_What is required_
From the entries, filter out every line that lacks "long" and copy the rest.

_Task input_
►

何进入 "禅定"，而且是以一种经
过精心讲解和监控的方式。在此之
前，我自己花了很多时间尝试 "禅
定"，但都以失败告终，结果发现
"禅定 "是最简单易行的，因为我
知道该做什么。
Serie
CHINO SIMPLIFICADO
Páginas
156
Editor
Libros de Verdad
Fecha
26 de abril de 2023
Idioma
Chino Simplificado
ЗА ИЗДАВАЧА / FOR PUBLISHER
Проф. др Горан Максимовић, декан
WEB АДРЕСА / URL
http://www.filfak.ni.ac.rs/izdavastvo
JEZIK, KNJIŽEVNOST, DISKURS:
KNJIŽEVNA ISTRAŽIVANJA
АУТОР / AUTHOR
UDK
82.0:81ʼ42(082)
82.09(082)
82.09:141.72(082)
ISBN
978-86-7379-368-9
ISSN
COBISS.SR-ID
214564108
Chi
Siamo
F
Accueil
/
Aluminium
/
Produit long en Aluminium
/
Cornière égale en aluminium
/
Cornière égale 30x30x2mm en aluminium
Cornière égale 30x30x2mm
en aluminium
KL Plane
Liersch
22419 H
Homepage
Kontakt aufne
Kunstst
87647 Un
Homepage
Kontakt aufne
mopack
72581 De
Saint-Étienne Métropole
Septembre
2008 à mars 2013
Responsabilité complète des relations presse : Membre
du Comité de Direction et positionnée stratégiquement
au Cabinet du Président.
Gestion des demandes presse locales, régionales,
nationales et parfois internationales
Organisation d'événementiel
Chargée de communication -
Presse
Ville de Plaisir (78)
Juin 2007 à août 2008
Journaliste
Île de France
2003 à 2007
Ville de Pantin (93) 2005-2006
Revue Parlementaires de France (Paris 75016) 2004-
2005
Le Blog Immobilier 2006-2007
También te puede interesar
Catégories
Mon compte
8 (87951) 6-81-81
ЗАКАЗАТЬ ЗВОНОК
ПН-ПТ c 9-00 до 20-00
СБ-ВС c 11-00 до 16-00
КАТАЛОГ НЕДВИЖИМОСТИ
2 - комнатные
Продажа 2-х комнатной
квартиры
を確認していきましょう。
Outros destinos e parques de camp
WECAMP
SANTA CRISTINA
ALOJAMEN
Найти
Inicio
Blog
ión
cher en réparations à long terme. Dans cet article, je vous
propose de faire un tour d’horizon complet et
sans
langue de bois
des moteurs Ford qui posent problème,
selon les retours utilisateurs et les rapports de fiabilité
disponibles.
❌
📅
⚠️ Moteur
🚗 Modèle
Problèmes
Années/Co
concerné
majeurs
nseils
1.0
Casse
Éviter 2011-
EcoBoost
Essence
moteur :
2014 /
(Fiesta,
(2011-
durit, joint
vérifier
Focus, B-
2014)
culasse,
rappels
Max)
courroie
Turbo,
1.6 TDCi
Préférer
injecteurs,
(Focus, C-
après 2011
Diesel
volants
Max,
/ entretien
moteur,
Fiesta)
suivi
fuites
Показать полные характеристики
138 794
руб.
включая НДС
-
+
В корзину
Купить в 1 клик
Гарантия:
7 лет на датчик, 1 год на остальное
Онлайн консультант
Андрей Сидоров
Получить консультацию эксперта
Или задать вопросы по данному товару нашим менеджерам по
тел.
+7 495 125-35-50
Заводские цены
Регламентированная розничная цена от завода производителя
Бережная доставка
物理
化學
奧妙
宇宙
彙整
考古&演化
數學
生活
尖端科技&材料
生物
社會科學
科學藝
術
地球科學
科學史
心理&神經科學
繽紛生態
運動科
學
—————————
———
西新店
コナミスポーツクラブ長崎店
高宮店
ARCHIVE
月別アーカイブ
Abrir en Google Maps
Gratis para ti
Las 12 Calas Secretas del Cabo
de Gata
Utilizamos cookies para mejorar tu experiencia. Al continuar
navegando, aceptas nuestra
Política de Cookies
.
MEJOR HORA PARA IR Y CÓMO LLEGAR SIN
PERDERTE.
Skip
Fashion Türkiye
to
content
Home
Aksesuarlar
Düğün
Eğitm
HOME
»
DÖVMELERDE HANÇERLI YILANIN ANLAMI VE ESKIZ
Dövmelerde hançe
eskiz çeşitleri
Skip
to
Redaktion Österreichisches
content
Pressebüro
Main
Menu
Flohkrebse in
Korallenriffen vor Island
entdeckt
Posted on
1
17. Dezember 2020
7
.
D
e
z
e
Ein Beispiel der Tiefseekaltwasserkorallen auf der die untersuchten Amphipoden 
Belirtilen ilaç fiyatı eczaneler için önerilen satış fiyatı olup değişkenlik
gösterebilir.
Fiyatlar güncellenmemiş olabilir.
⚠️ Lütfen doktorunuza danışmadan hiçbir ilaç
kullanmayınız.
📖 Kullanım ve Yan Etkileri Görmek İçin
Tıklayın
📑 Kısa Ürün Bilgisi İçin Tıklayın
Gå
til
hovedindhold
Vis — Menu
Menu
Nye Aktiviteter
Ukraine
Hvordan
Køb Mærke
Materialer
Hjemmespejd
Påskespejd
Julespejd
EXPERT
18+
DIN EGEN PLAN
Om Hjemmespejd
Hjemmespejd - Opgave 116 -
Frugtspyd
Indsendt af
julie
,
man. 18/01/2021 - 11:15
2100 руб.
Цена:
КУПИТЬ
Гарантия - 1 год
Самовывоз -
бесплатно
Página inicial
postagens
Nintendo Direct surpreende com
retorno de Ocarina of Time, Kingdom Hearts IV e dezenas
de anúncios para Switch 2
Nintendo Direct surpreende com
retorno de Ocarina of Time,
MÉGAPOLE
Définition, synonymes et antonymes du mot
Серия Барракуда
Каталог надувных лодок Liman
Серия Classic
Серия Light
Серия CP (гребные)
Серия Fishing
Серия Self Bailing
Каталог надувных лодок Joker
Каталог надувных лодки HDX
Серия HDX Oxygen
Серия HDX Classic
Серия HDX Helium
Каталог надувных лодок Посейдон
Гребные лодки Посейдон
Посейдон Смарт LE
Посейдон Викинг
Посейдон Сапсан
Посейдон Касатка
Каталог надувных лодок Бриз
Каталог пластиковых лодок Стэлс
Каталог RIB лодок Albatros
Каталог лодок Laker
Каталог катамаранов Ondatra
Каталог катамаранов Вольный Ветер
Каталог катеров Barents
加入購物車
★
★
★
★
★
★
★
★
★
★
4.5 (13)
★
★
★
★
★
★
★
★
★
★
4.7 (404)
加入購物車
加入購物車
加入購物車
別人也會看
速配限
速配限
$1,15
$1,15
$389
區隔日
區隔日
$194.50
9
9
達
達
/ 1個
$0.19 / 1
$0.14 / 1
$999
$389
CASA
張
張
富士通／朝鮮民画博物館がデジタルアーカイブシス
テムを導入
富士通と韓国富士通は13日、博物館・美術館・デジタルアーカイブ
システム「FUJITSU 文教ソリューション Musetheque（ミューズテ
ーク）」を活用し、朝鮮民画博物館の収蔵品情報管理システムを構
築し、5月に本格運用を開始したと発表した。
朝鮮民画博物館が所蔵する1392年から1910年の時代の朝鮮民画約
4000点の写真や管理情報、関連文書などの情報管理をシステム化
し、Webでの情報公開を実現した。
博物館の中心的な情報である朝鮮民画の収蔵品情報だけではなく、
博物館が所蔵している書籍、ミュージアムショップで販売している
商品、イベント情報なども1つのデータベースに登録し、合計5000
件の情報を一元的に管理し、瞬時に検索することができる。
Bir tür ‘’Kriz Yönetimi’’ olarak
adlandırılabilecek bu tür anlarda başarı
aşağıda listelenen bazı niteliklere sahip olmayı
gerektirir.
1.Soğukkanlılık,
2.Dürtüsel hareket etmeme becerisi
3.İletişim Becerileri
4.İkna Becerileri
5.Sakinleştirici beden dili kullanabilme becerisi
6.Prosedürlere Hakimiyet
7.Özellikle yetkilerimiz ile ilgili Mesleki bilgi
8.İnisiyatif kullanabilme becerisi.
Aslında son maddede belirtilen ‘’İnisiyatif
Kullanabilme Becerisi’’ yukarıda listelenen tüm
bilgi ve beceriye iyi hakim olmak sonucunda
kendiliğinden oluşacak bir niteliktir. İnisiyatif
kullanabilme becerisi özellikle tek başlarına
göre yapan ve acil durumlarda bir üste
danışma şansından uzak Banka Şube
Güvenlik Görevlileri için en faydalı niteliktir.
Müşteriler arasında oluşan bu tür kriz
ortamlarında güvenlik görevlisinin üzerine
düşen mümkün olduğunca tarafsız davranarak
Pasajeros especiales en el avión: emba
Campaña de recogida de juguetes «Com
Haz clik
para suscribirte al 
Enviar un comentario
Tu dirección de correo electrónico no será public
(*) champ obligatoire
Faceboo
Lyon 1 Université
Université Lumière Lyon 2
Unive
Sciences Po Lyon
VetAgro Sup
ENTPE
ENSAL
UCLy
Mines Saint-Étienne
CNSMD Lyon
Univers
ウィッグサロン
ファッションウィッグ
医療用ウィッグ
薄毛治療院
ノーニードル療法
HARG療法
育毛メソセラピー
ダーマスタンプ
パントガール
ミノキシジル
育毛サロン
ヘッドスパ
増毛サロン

◄

_Output of the exercise_
Produit long en Aluminium
cher en réparations à long terme. Dans cet article, je vous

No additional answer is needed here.